Sandhills at Mina Mina, 1999
Artist: Dorothy Napangardi
Region: Central & Western Deserts
Medium/Type: Painting
Size:
91 x 31 cm
(Artwork can be rotated)
Catalogue Number: 4134DN
Status: Exhibition WA AUSTRALIA
This work was painted by Dorothy not long after returning from her ‘back to country’ trip with her aunties to instruct her with the songs and dances associated with her ‘borning country’ of Mina Mina — that Dorothy had left in the early 1960’s after having lived a fully traditional nomadic life until then. Dorothy’s work flourished after this trip, as she experimented with many different styles in direct response to the emotion of travelling through the physicality and spirituality of her country, inherited through patrilineal lineage.
Here Napangardi paints the endless sand hills that lead into her country coming from the east to west. They shift and move with the wind and finding access to cross takes knowledge and constant observation.
Dorothy was a keen observer of the landscape and her ‘country’. She was not afraid to try some new ideas and in this work, she experimented with depicting sandhills shifting across the landscape.
Central Australia is sand country. A landscape always moving, a shifting sea of sand dunes, cloaking and revealing, sculptured by winds, ephemeral in nature. Sand has a significant presence and is a subject constantly found in the artwork of Dorothy Napangardi. Her keen and intimate knowledge of her country finds her experimenting on how to present it in her works.

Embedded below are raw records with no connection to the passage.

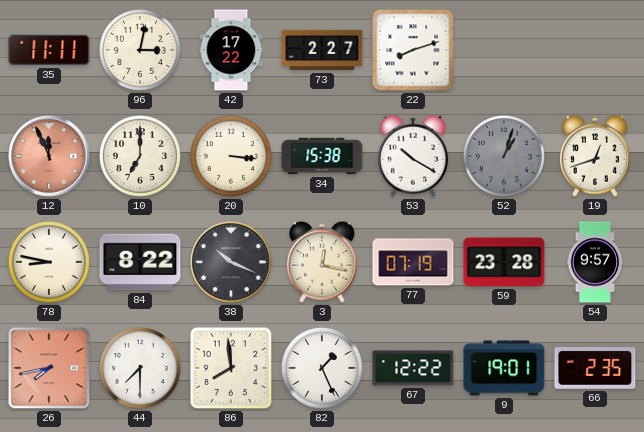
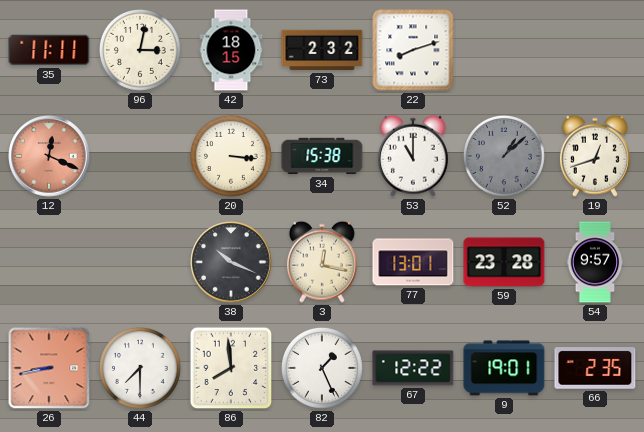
42: 17:22 -> 18:15
73: 2:27 -> 2:32
12: 11:56 -> 12:19
10: 7:00 -> none
53: 10:20 -> 11:00
52: 1:03 -> 1:08
78: 8:47 -> none
84: 8:22 -> none
77: 07:19 -> 13:01
26: 7:43 -> 8:43
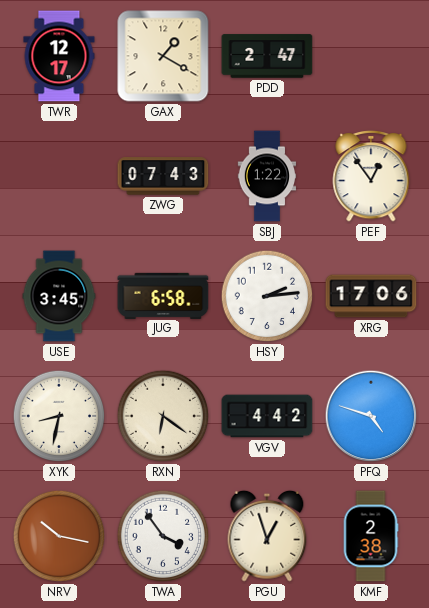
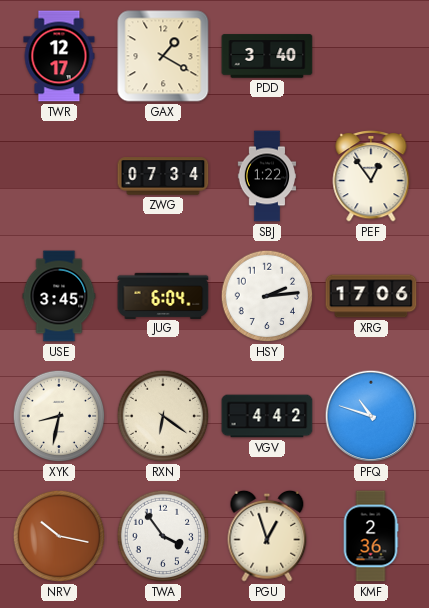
PDD: 2:47 -> 3:40
ZWG: 07:43 -> 07:34
JUG: 6:58 -> 6:04
PFQ: 4:48 -> 10:48
KMF: 2:38 -> 2:36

Source: Honouring and Remembering the Art and Life of Dorothy Napangardi 1987-2013

Dorothy Napangardi
Regions: Central Desert, Western Desert
One of the leading artists of the contemporary Aboriginal art movement, Napangardi’s work is highly sought after by both collectors and curators worldwide. Her paintings and prints have been widely exhibited and are in all national collections within Australia and in major collections worldwide including most recently the MET, New York. Napangardi had the honour of being the 2nd indigenous artist to be given a solo survey exhibition at the MCA (Museum of Contemporary Art), Sydney that traced 11 years of her painting career in 1991.